Monday as a chance to be pretty cool under clouds and showers. Temps may not get out of the 60s in some areas.
Temps rebound with the threat for more showers and storms into the middle and end of next week. That’s when the focus shifts to the east coast.
Florence is going to track toward the east coast and could be a major Hurricane as it approaches the Carolinas by the middle of next week…
There’s nothing good that can come from the setup.
The models are all over the east coast hit, with some of them taking this far enough inland to influence our weather. The European Model is showing this potential…
The GFS is also a Carolina hit, but it keeps it going up the east coast then back out to sea…
The Canadian is the farthest south and farthest west with the inland track…

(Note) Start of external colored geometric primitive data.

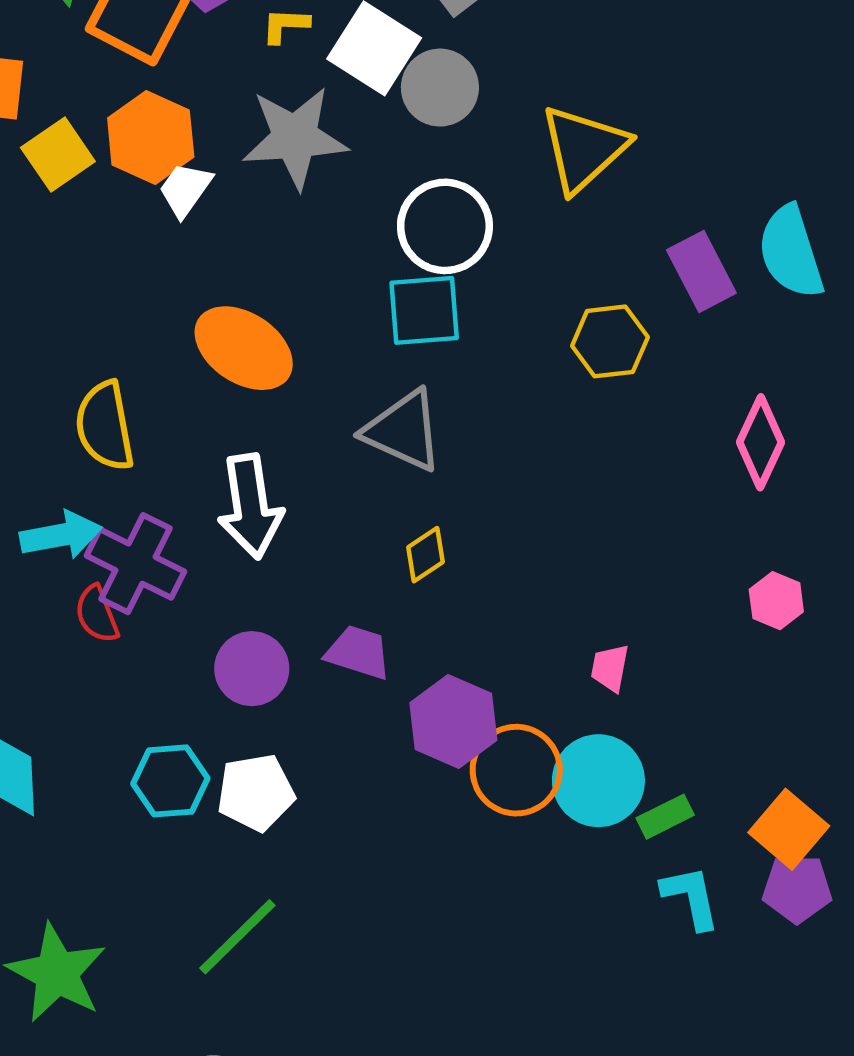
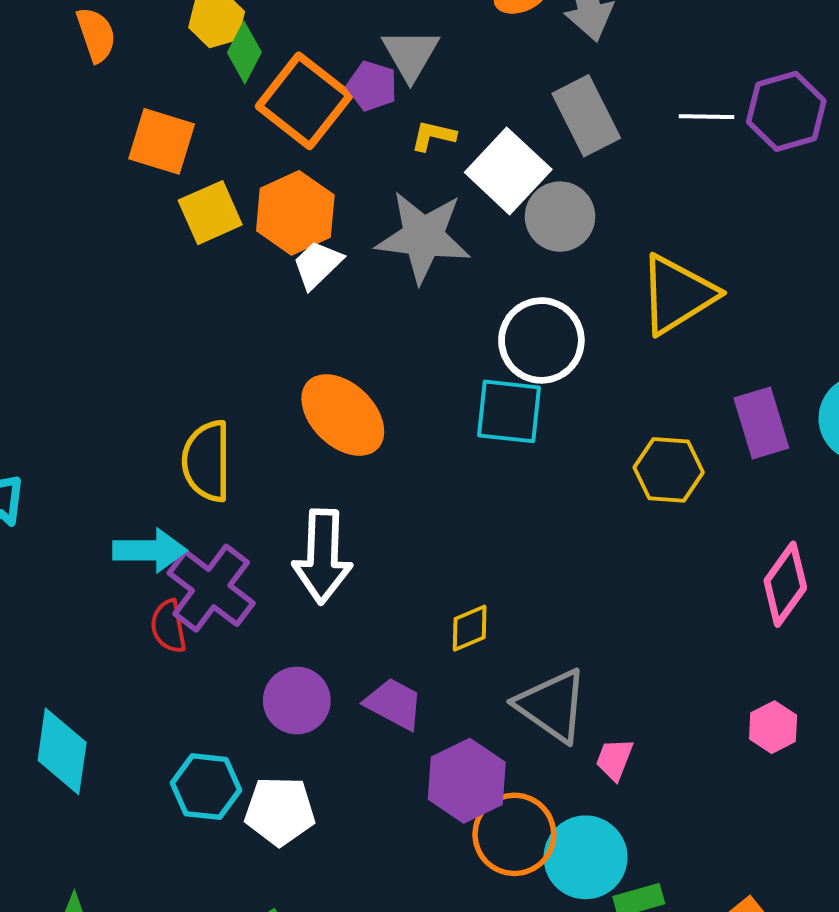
gray triangle: (403, 431) -> (552, 705), moved

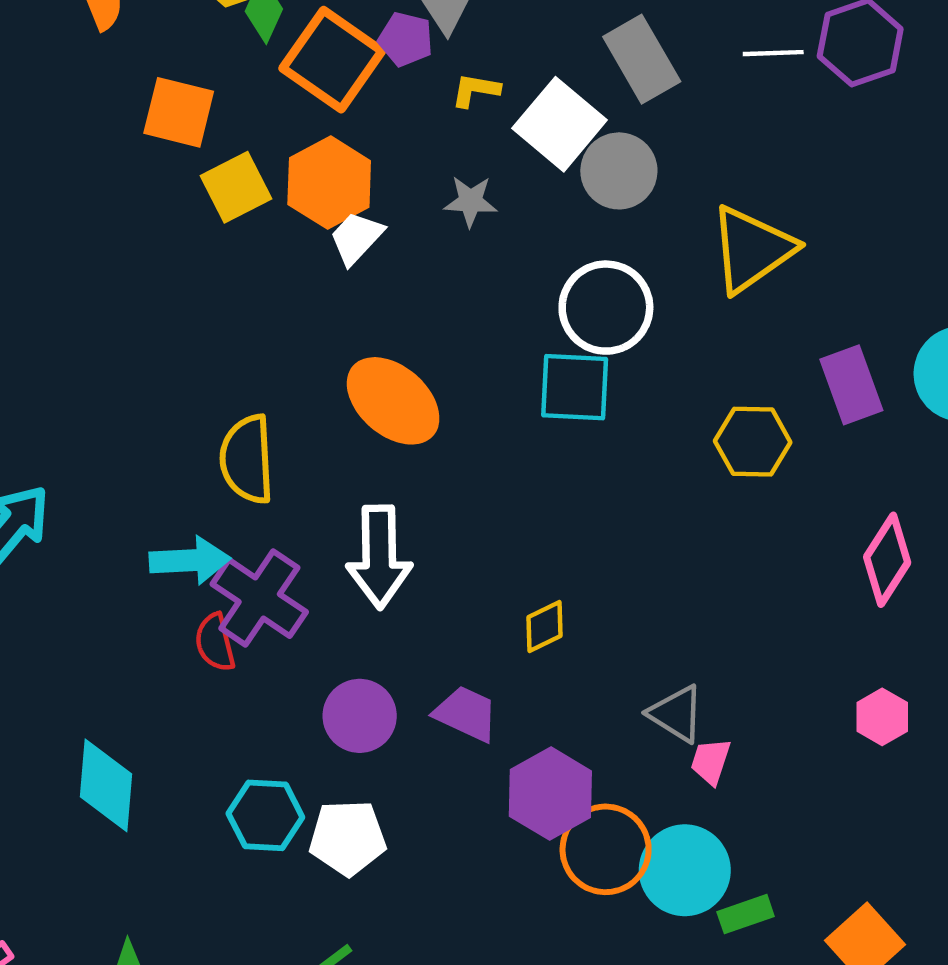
gray star: (423, 237) -> (470, 201), size x0.5
gray triangle: (552, 705) -> (676, 714), moved, size x0.7

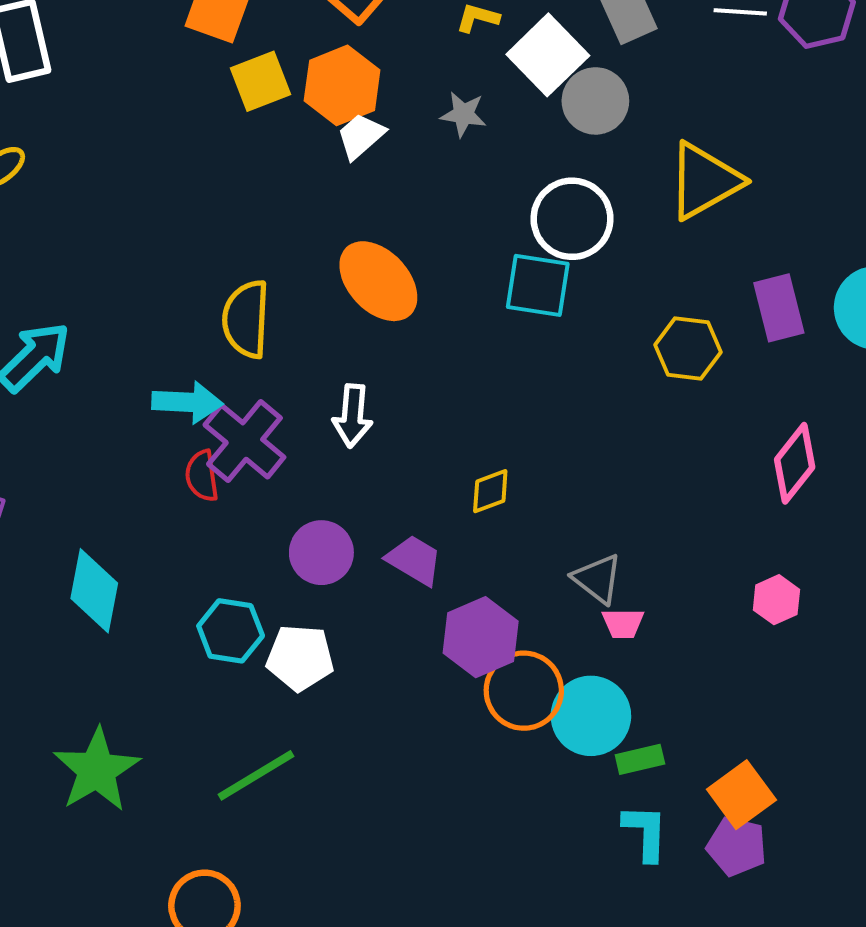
white arrow: (379, 557) -> (353, 416), size x0.7
pink trapezoid: (711, 761) -> (623, 623), turned -114

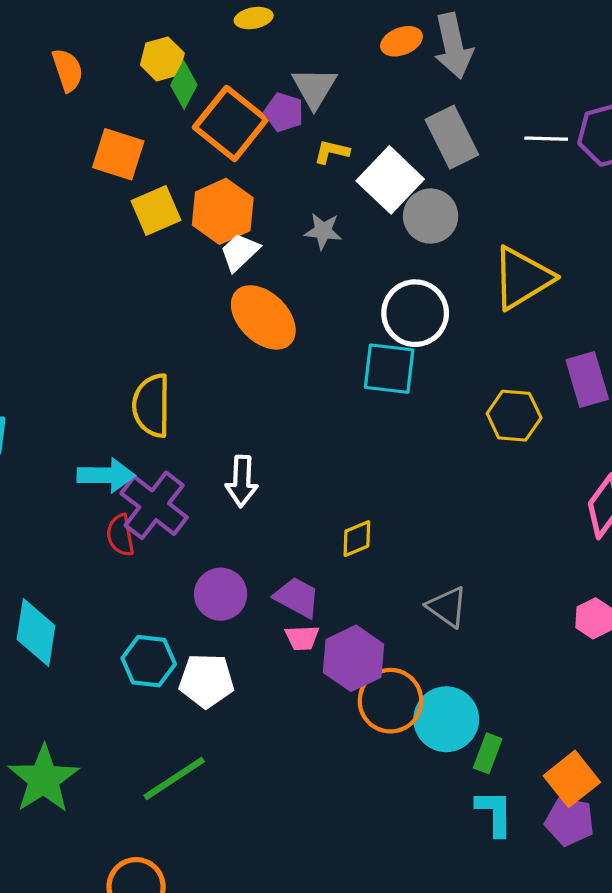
orange ellipse: (378, 281) -> (263, 317), moved
pink trapezoid: (623, 623) -> (302, 638), moved
green rectangle: (640, 759) -> (488, 753), turned -54

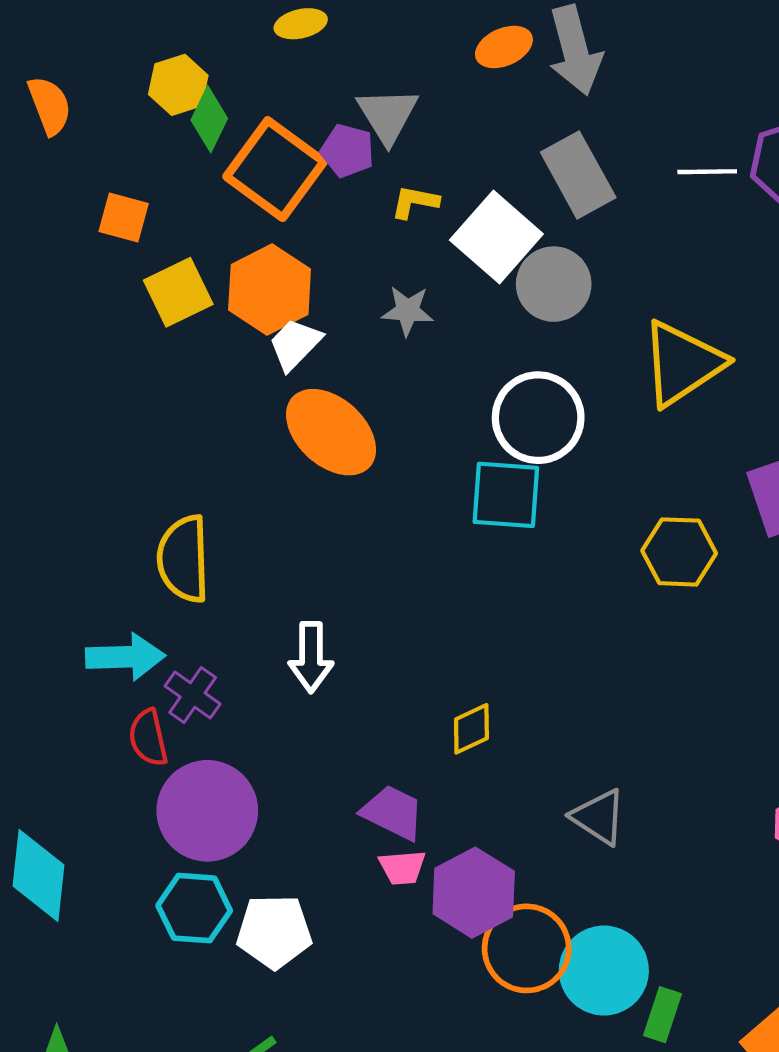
orange square: (118, 154) -> (124, 218), size x0.7
purple cross: (154, 505) -> (193, 695), size x0.6
purple circle: (221, 594) -> (207, 811), moved, size x1.4

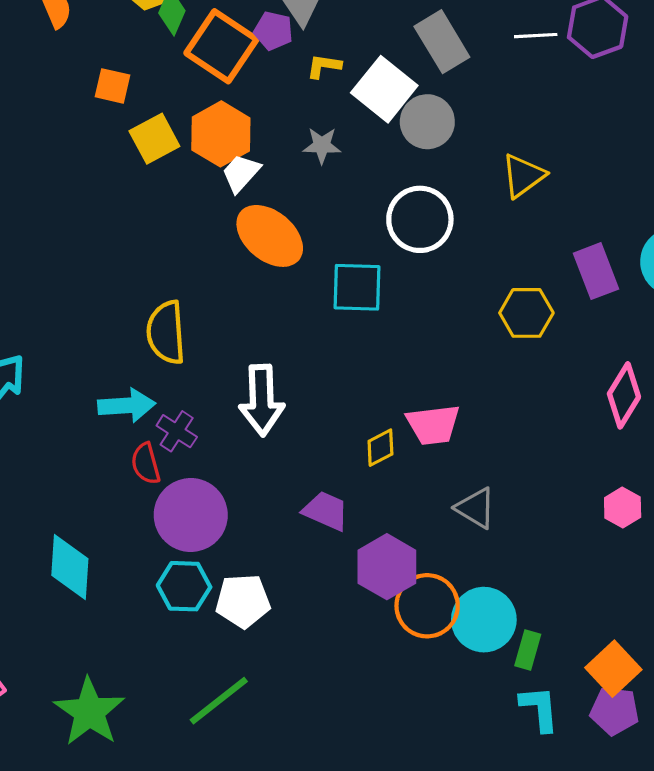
yellow triangle: (682, 363) -> (523, 176), size x0.7
cyan square: (506, 495) -> (357, 287), moved
white arrow: (311, 657) -> (262, 400), size x1.4
pink trapezoid: (402, 868) -> (433, 425), moved, size x1.6

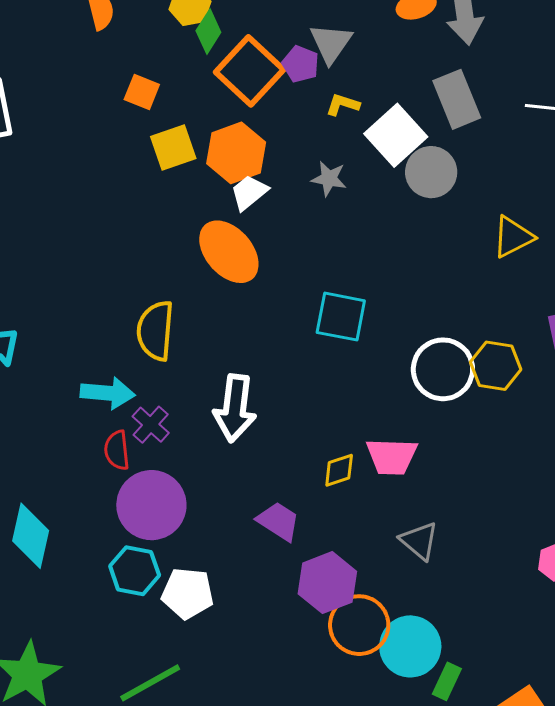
white circle: (420, 219) -> (443, 369), moved
orange ellipse: (270, 236) -> (229, 252), moved

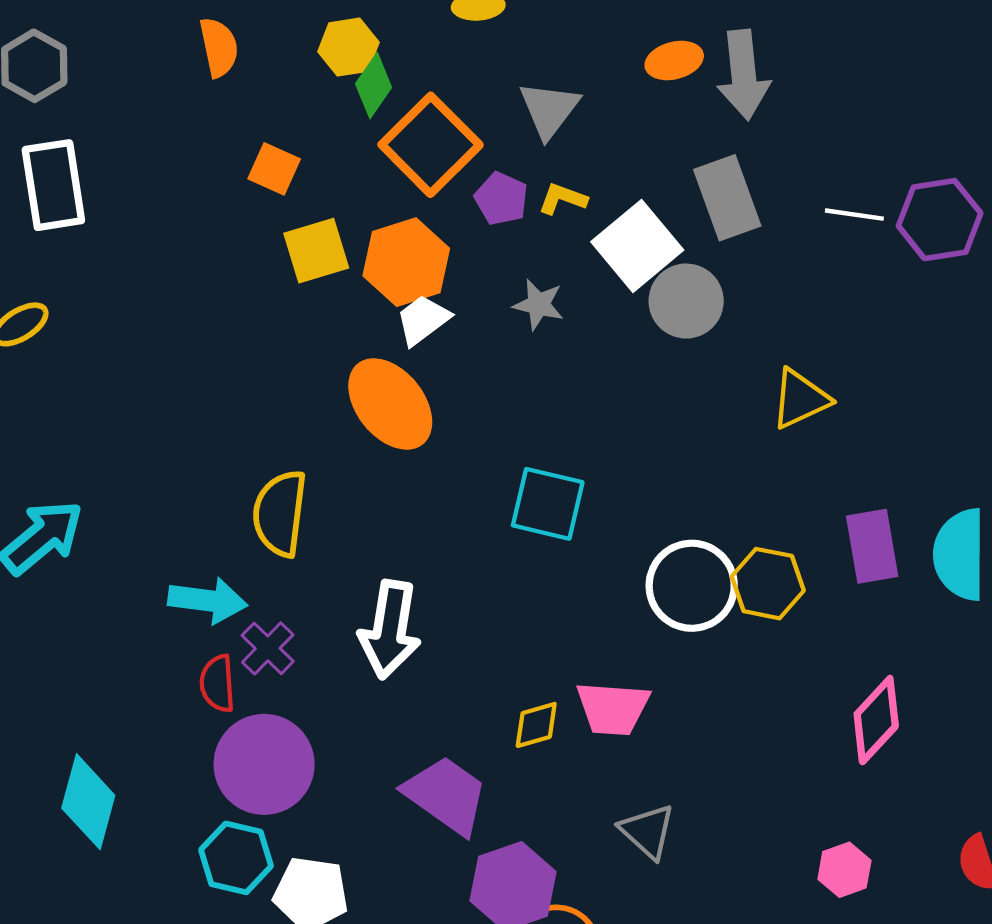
purple pentagon: (301, 64) -> (501, 199), moved
purple trapezoid: (278, 521) -> (446, 795), size x1.4

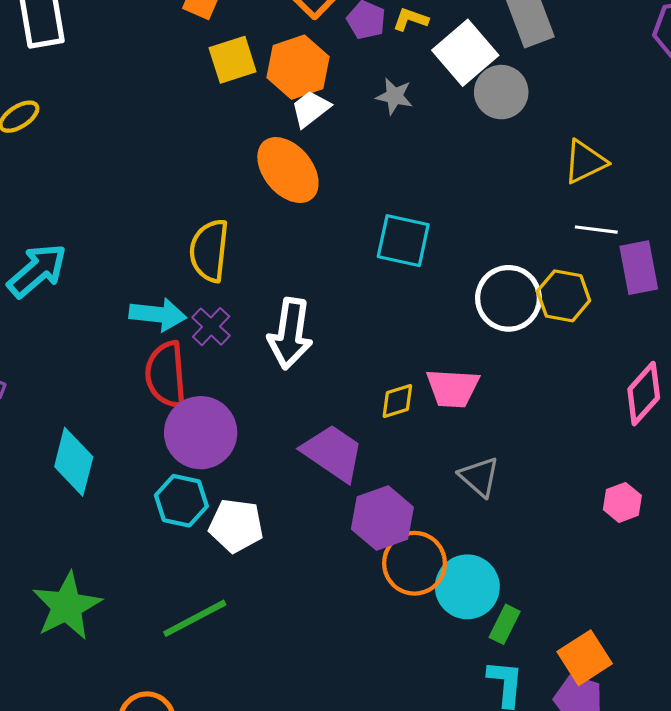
white line: (854, 215) -> (596, 230), moved
purple cross: (268, 648) -> (211, 327), moved
red semicircle: (217, 683) -> (166, 374), size x1.6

It doesn’t end with Florence. Look at the additional action showing up…
Hyper-Active!
I will have updates later today, so check back in. Make it a good one and take care.
When do you think you will know the chances for rain for September 22? I have a wedding that day….

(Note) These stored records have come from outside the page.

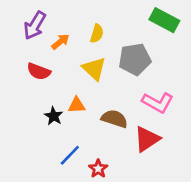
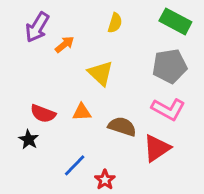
yellow semicircle: (97, 34) -> (115, 23), moved
gray pentagon: (135, 59) -> (170, 66), moved
red semicircle: (39, 71) -> (43, 114), moved
black star: (54, 116) -> (29, 139), moved

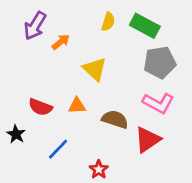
green rectangle: (175, 21) -> (145, 26), moved
black star: (29, 139) -> (16, 134), moved
blue line: (75, 165) -> (58, 149), moved

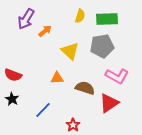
green rectangle: (145, 26) -> (107, 19), turned -30
gray pentagon: (160, 62) -> (102, 46), moved
red semicircle: (40, 107) -> (13, 75), moved

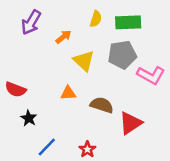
orange arrow: (45, 31) -> (63, 37), moved
pink L-shape: (117, 76) -> (151, 75), moved
black star: (12, 99) -> (29, 118), moved
blue line: (43, 110) -> (47, 147), moved

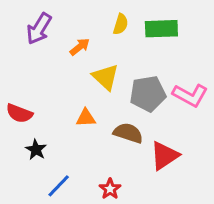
gray pentagon: (122, 55) -> (148, 94), moved

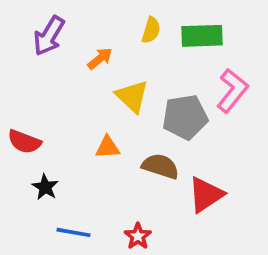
pink L-shape: (190, 95) -> (232, 91), moved, turned -80
blue line: (59, 186) -> (74, 232), turned 56

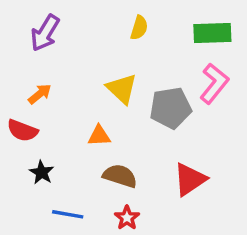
green rectangle: (202, 36) -> (212, 33), moved
orange arrow: (100, 59) -> (40, 94), moved
brown semicircle: (160, 166) -> (120, 176), moved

That would be almost just like Hugo. I remember in western NC we didn’t get much of Hugo, but our relatives in Charlotte told is it was horrible. I think it was still a hurricane when it went through Charlotte. Has a tropical system ever landed on the east coast and made its way over the mountains into KY? That would be so strange, almost like the Feb 98 blizzard where we got all that snow from a low off the coast of Virginia, so I guess it is possible.
Hugo was close: It was a tropical storm all the way into SW Virginia. I was only 7 but clearly remember gusty winds and a decent amount of rain….we lost power for just about a half of day!!!
I agree with you about the similar path to Hugo. It is scary to see for the Carolinas, at least this early out. Yikes!
http://www.weather.gov/ilm/HurricaneHugo
I would have been five and living in Morristown TN which got some wind and rain from Hugo. But I have no real memory from that storm. On the other hand, I remember only too well seeing on tv the very scary aftermath of 1992’s Hurricane Andrew.
As a side note, I recall from about six or so a summer t-storm gust making the house creak (sure got my attention 😉 ) and about 30 seconds later the power going out. So I was a little nervous about thunderstorms for a while.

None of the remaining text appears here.